2. The skeleton was found in what is believed to be the choir of the church, the area reported in the historical record as the burial place of King Richard III.
3. The back of the skull appears to have suffered a significant injury consistent with a blow from a bladed implement.
4. A barbed iron arrowhead was found between vertebrae of the upper back.
5. The skeleton has spinal abnormalities – probably severe scoliosis, which would have made the right shoulder appear higher than the left. The skeleton does not have kyphosis – ie. the man did not have the feature sometimes inappropriately known as a ‘hunchback’.

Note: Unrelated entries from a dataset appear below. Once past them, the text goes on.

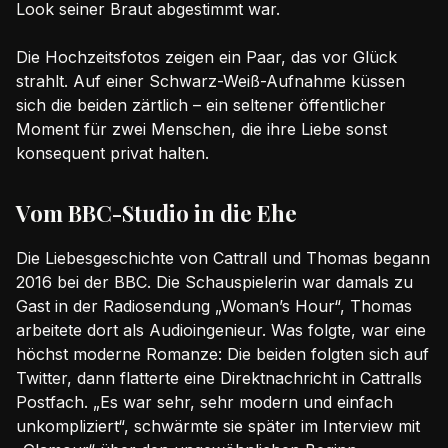
Look seiner Braut abgestimmt war.
Die Hochzeitsfotos zeigen ein Paar, das vor Glück
strahlt. Auf einer Schwarz-Weiß-Aufnahme küssen
sich die beiden zärtlich – ein seltener öffentlicher
Moment für zwei Menschen, die ihre Liebe sonst
konsequent privat halten.
Vom BBC-Studio in die Ehe
Die Liebesgeschichte von Cattrall und Thomas begann
2016 bei der BBC. Die Schauspielerin war damals zu
Gast in der Radiosendung „Woman’s Hour“, Thomas
arbeitete dort als Audioingenieur. Was folgte, war eine
höchst moderne Romanze: Die beiden folgten sich auf
Twitter, dann flatterte eine Direktnachricht in Cattralls
Postfach. „Es war sehr, sehr modern und einfach
unkompliziert“, schwärmte sie später im Interview mit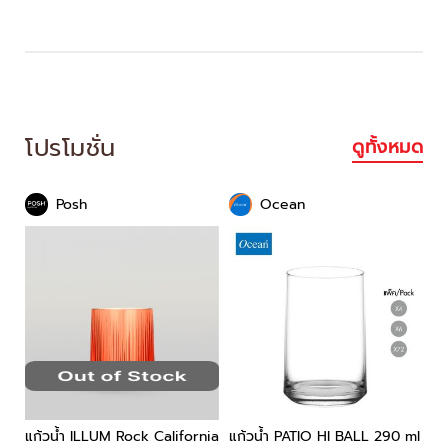
โปรโมชั่น
ดูทั้งหมด
Posh
Ocean
แก้วน้ำ ILLUM Rock California
แก้วน้ำ PATIO HI BALL 290 ml
แก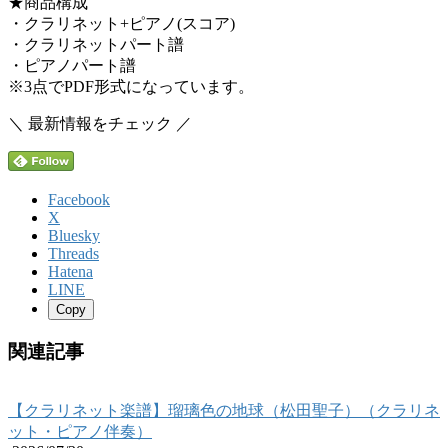
★商品構成
・クラリネット+ピアノ(スコア)
・クラリネットパート譜
・ピアノパート譜
※3点でPDF形式になっています。
＼ 最新情報をチェック ／
Facebook
X
Bluesky
Threads
Hatena
LINE
Copy
関連記事
【クラリネット楽譜】瑠璃色の地球（松田聖子）（クラリネ
ット・ピアノ伴奏）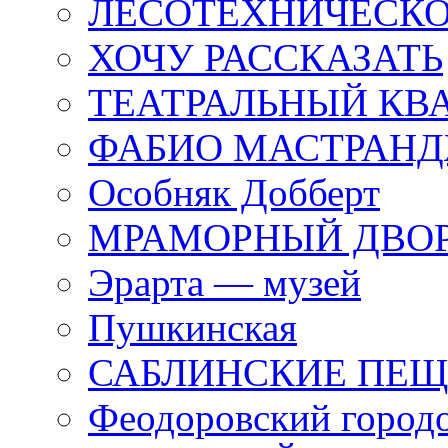
ЛЕСОТЕХНИЧЕСКО
ХОЧУ РАССКАЗАТЬ
ТЕАТРАЛЬНЫЙ КВ
ФАБИО МАСТРАН
Особняк Добберт
МРАМОРНЫЙ ДВО
Эрарта — музей
Пушкинская
САБЛИНСКИЕ ПЕ
Феодоровский город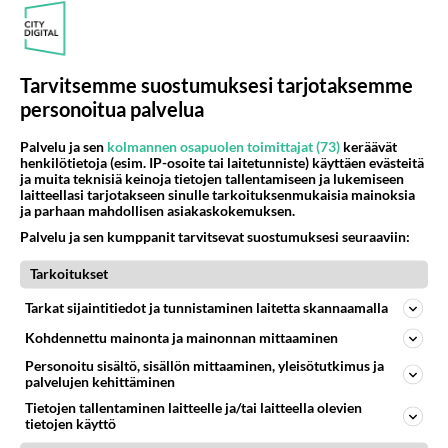
160
Vihervasemmistofeministinaisasianaiset
494
Tulevat tänne palstalle haukkumaan miehiä ja naljailemaan miehelle, kehuvat olevansa heitä parempia. Itse asuvat MIEHE
06.08.2026 12:01
Sinkut
Tarvitsemme suostumuksesi tarjotaksemme
personoitua palvelua
Osallistu keskusteluun
Palvelu ja sen
kolmannen osapuolen toimittajat (73)
keräävät
Muistatko Mikkelin panttivankidraaman?
53
henkilötietoja (esim. IP-osoite tai laitetunniste) käyttäen evästeitä
Uusi draamasarja järkyttävästä tapauksesta on tulossa. Tositapahtumiin perustuva sarja ammentaa vuoden 1986 Mikkelin pan
ja muita teknisiä keinoja tietojen tallentamiseen ja lukemiseen
laitteellasi tarjotakseen sinulle tarkoituksenmukaisia mainoksia
Ernest Lawson täräytti erikoisen heiton TTK-lehdistötilaisuudessa: " Onko tässä tarkoituksena...?"
3
ja parhaan mahdollisen asiakaskokemuksen.
Ernest Lawson esitteli uudet TTK-tähtioppilaat ja opettajat torstaina 6.8. lehdistölle. Tulevalla kaudella on yksi hausk
Palvelu ja sen kumppanit tarvitsevat suostumuksesi seuraaviin:
Jos SDP ei voita reilusti, persut kumoavat demokratian Suomesta
616
Tarkoitukset
Näin tekisi ainakin Rydman seuratessaan idolinsa Trumpin mallia https://www.is.fi/politiikka/art-2000012187244.html
Uuden TTK-juontajan ympärillä epätietoisuus sakenee - Nyt MTV hämmentää soppaa
Tarkat sijaintitiedot ja tunnistaminen laitetta skannaamalla
36
TTK tulee taas tänä syksynä. Ohjelman uudet tähtioppilaat julkistetaan torstaina 6. elokuuta klo 14 alkavassa lehdistö
Kohdennettu mainonta ja mainonnan mittaaminen
Mitä tuot pöytään parisuhteessa?
463
Personoitu sisältö, sisällön mittaaminen, yleisötutkimus ja
Siinäpä se kysymys on otsikossa. Mitäpä siis tuot/toisit pöytään parisuhteessa? Oletko mies vai nainen? Koetko sen mitä
palvelujen kehittäminen
Tietojen tallentaminen laitteelle ja/tai laitteella olevien
tietojen käyttö
SUOMI24 VIIHDE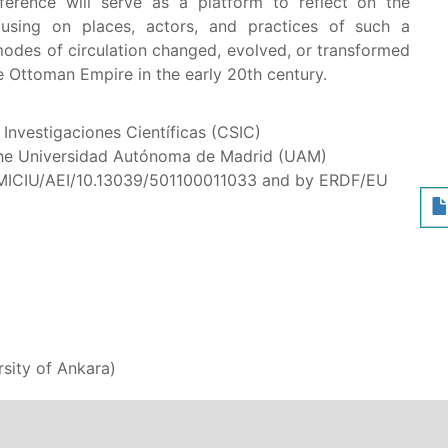
onference will serve as a platform to reflect on the
ocusing on places, actors, and practices of such a
modes of circulation changed, evolved, or transformed
e Ottoman Empire in the early 20th century.
e Investigaciones Científicas (CSIC)
the Universidad Autónoma de Madrid (UAM)
MICIU/AEI/10.13039/501100011033 and by ERDF/EU
versity of Ankara)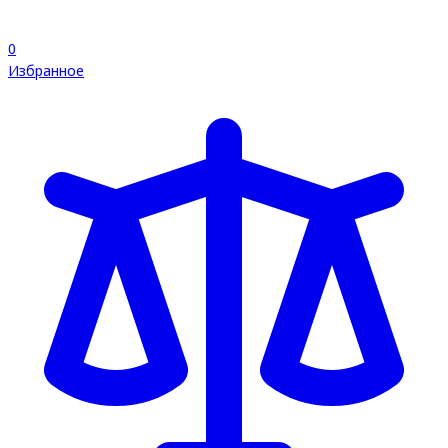
0
Избранное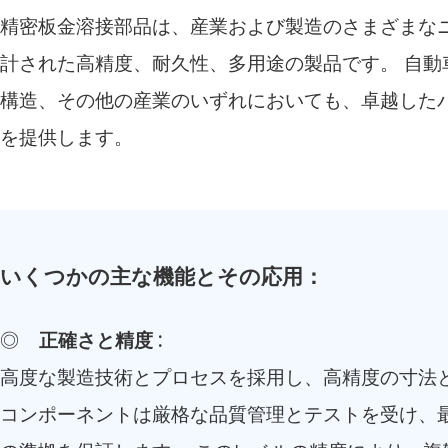
精密板金溶接部品は、産業および製造のさまざまな
計された高精度、耐久性、多用途の製品です。 自動
構造、その他の産業のいずれにおいても、卓越した
を提供します。
いくつかの主な機能とその応用：
◎
正確さと精度
:
高度な製造技術とプロセスを採用し、高精度の寸法と
コンポーネントは厳格な品質管理とテストを受け、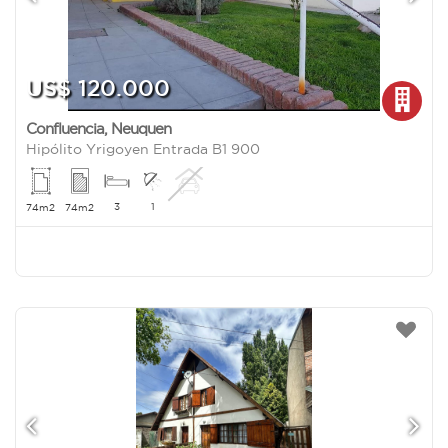
US$ 120.000
Confluencia
,
Neuquen
Hipólito Yrigoyen Entrada B1 900
3
1
74m2
74m2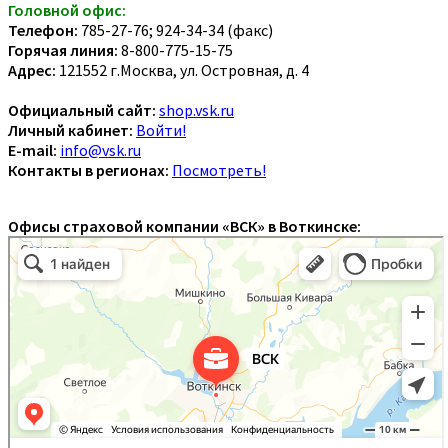
Головной офис:
Телефон:
785-27-76; 924-34-34 (факс)
Горячая линия:
8-800-775-15-75
Адрес:
121552 г.Москва, ул. Островная, д. 4
Официальный сайт:
shop.vsk.ru
Личный кабинет:
Войти!
E-mail:
info@vsk.ru
Контакты в регионах:
Посмотреть!
Офисы страховой компании «ВСК» в Воткинске: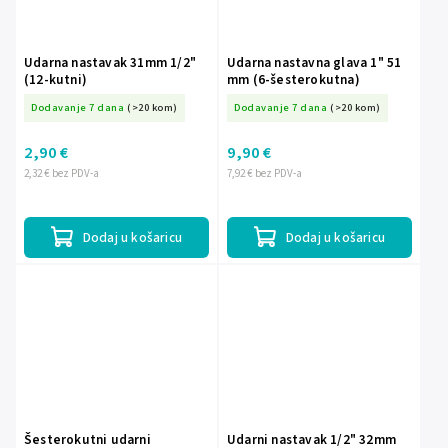
Udarna nastavak 31mm 1/2"
Udarna nastavna glava 1" 51
(12-kutni)
mm (6-šesterokutna)
Dodavanje 7 dana
(>20 kom)
Dodavanje 7 dana
(>20 kom)
2,90 €
9,90 €
2,32 € bez PDV-a
7,92 € bez PDV-a
Dodaj u košaricu
Dodaj u košaricu
Šesterokutni udarni
Udarni nastavak 1/2" 32mm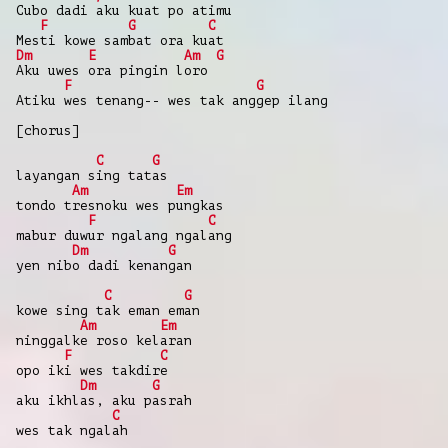
Cubo dadi aku kuat po atimu
F
G
C
Mesti kowe sambat ora kuat
Dm
E
Am
G
Aku uwes ora pingin loro
F
G
Atiku wes tenang-- wes tak anggep ilang
[chorus]
C
G
layangan sing tatas
Am
Em
tondo tresnoku wes pungkas
F
C
mabur duwur ngalang ngalang
Dm
G
yen nibo dadi kenangan
C
G
kowe sing tak eman eman
Am
Em
ninggalke roso kelaran
F
C
opo iki wes takdire
Dm
G
aku ikhlas, aku pasrah
C
wes tak ngalah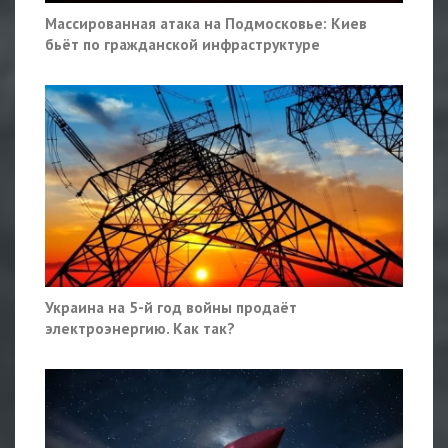
Массированная атака на Подмосковье: Киев
бьёт по гражданской инфраструктуре
Украина на 5-й год войны продаёт
электроэнергию. Как так?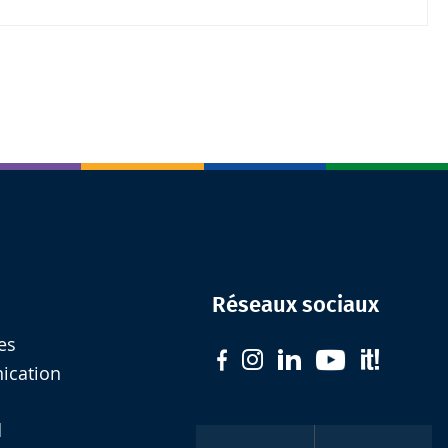
Réseaux sociaux
es
nication
d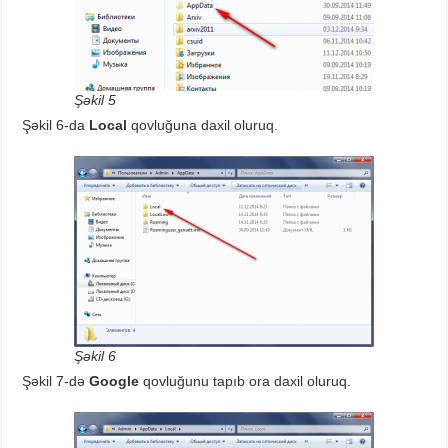
Şəkil 5
Şəkil 6-da
Local
qovluğuna daxil oluruq.
Şəkil 6
Şəkil 7-də
Google
qovluğunu tapıb ora daxil oluruq.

The spinal evidence, along with wounds on the skeleton that could have come from battle, is very provocative. And thanks to the historical detective work of Dr John Ashdown-Hill we have something to test DNA against! The first step is to get a viable sample from the skeletal remains to test with, which I personally believe they will be successful in doing. (If DNA can be extracted from Neanderthals, I think there is cause to be optimistic in this case!)
You can watch a video of the September 12 press conference here:
In response to the large popular interest the dig site will be open to the public again for several weekends and some of the objects from the dig will be on display nearby. More information is available here: Richard III dig: Open days to mark discovery at Greyfriars site in Leicester
Even though the DNA results won’t be in for a couple of months, discussion has already begun on where and how Richard III should be re-buried if the skeleton is confirmed to be his. The initial announcement I read was that he would be interred in Leicester Cathedral, where there is already a memorial slab for the king. Personally I feel this is the best place, being the cathedral closest to where Richard had been buried for over 500 years. But I understand the arguments for York Minster and Westminster Abbey (where his wife Anne Neville is buried). Regardless of where the remains end up, if the skeleton is positively identified as Richard III, it will be a monumental achievement of historical and scientific detective work!